Description of problem: ====================== On attaching a new node to the cluster while snapshot create was in progress , one of the snapshots failed with "glusterd quorum not met" Version-Release number of selected component (if applicable): =========================================================== glusterfs 3.6.0.20 built on Jun 19 2014 How reproducible: ================ 1/1 Steps to Reproduce: =================== I got the following error message while attaching a new node to the cluster while snapshot create was in progress snapshot create: success: Snap snap4 created successfully snapshot create: failed: glusterds are not in quorum Snapshot command failed snapshot create: success: Snap snap6 created successfully All glusterds were up and running on the nodes , but still we get the message that glusterd quorum is not met. ----------------Part of log--------------------- name:snapshot15.lab.eng.blr.redhat.com [2014-06-23 06:03:31.887252] I [glusterd-handler.c:2522:__glusterd_handle_friend_update] 0-: Received uuid: 7e97d0f0-8ae9-40eb-b822-952cc5a8dc46, host name:10.70.44.54 [2014-06-23 06:03:32.166226] W [glusterd-utils.c:12909:glusterd_snap_quorum_check_for_create] 0-management: glusterds are not in quorum [2014-06-23 06:03:32.166352] W [glusterd-utils.c:13058:glusterd_snap_quorum_check] 0-management: Quorum checkfailed during snapshot create command [2014-06-23 06:03:32.166374] W [glusterd-mgmt.c:1846:glusterd_mgmt_v3_initiate_snap_phases] 0-management: quorum check failed [2014-06-23 06:03:32.166416] W [glusterd-snapshot.c:7012:glusterd_snapshot_postvalidate] 0-management: Snapshot create post-validation failed [2014-06-23 06:03:32.166433] W [glusterd-mgmt.c:248:gd_mgmt_v3_post_validate_fn] 0-management: postvalidate operation failed [2014-06-23 06:03:32.166451] E [glusterd-mgmt.c:1335:glusterd_mgmt_v3_post_validate] 0-management: Post Validation failed for operation Snapshot on local node [2014-06-23 06:03:32.166467] E [glusterd-mgmt.c:1944:glusterd_mgmt_v3_initiate_snap_phases] 0-management: Post Validation Failed [2014-06-23 06:03:33.972792] I [glusterd-handshake.c:1014:__glusterd_mgmt_hndsk_versions_ack] 0-management: using the op-version 30000 Actual results: ============== snapshot create fails with "glusterd quorum not met" error message Expected results: ================= Snapshot create should not fail with "glusterd quorum not met" error message, when all glusterd was up and running on all nodes. Additional info:
sosreports : http://rhsqe-repo.lab.eng.blr.redhat.com/bugs_necessary_info/snapshots/1104478/
1) Couldn't reproduce the issue by issuing snapshot create and peer probe from the same host simultaneously 2) But was able to reproduce the issue by issuing snapshot create and peer probe from different host simultaneously. 3) The cause for this issue is , During any snapshot operation the glusterd quorum is checked for total peer list of the node. This is not necessary as glusterd quorum should be check for the list of nodes that where chosen for this operation. In glusterd_mgmt_v3_initiate_snap_phases(), As a preparation, before the 3 phases(pre-validate,commit and post-validate), a transaction list is prepared in this->private->xaction_peers. This list of peers will be participating in the operation, through-out the 3 phases. During a operation, the glusterd quorum should be checked only for these peers, as the checking of the quorum is w.r.t this current operation. 4) Fix: During a snapshot operation, glusterd quorum will be checked only for the transaction peers list.

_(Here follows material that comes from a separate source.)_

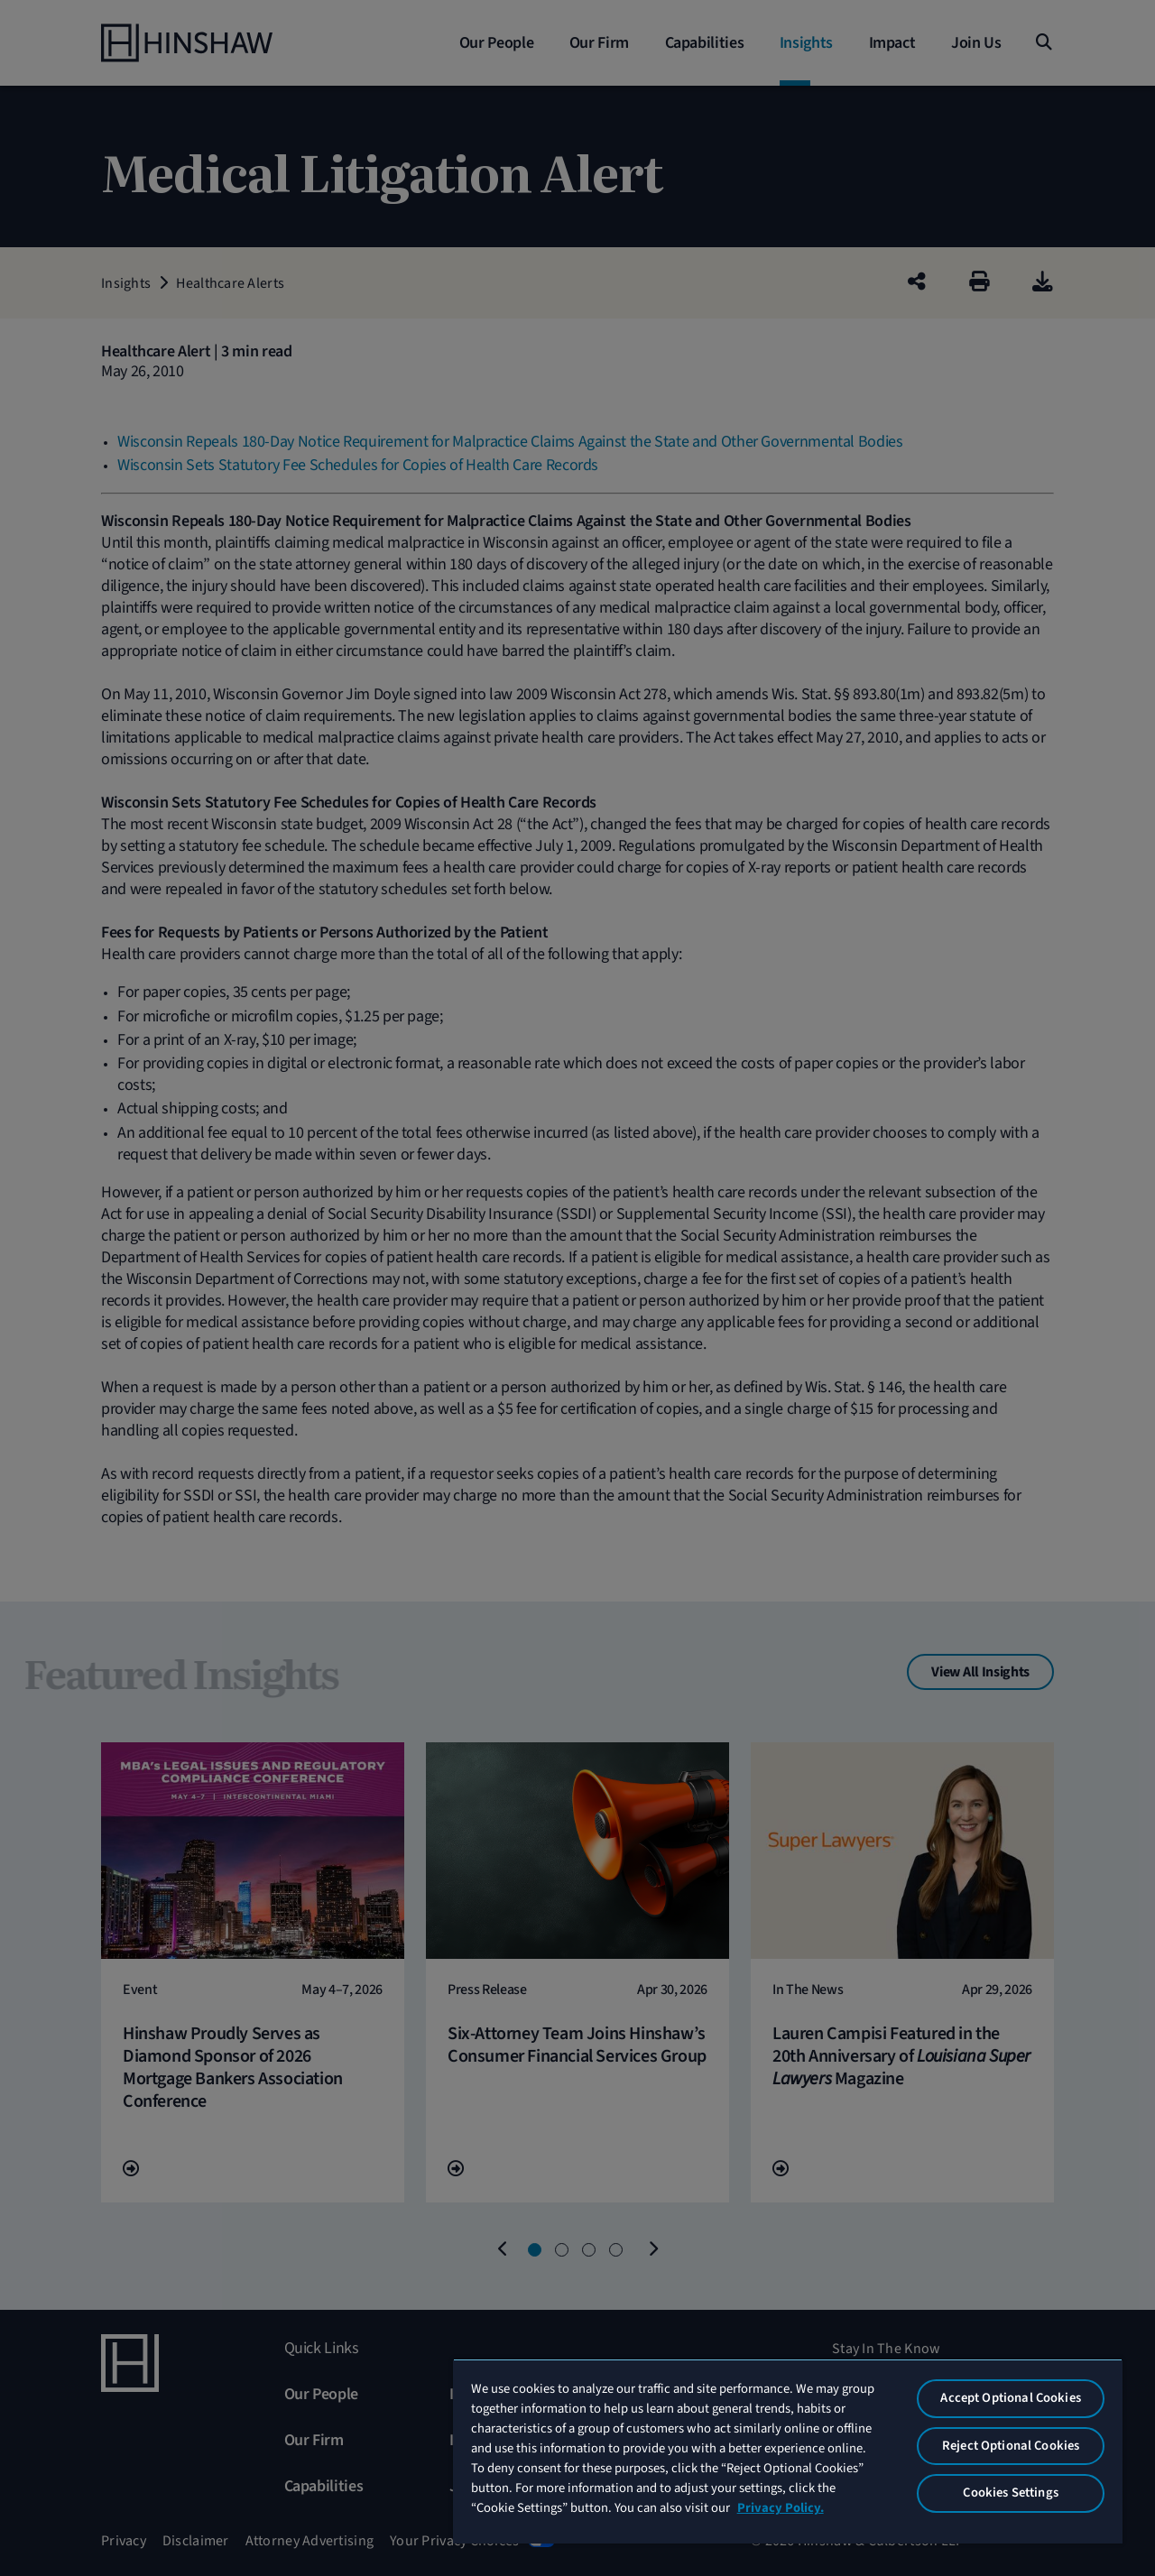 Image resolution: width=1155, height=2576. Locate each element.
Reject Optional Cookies (1010, 2445)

Fix submitted upstream: REVIEW: http://review.gluster.org/8200 (glusterd/snapshot: fixing glusterd quorum during snap operation) posted (#1) for review on master by Joseph Fernandes (josferna)
Not targeting for 3.1
Doc text is edited. Please sign off to be included in Known Issues.
Doc text looks good. Verified.
Not targetting for 3.1.1
This Bug is not fixed with the submitted patch and it requires design changes in glusterd. Hence moving this back to New.
Current Glusterd architecture does not support implementation of this feature. Therefore this feature request is deferred till Gluterd 2.0.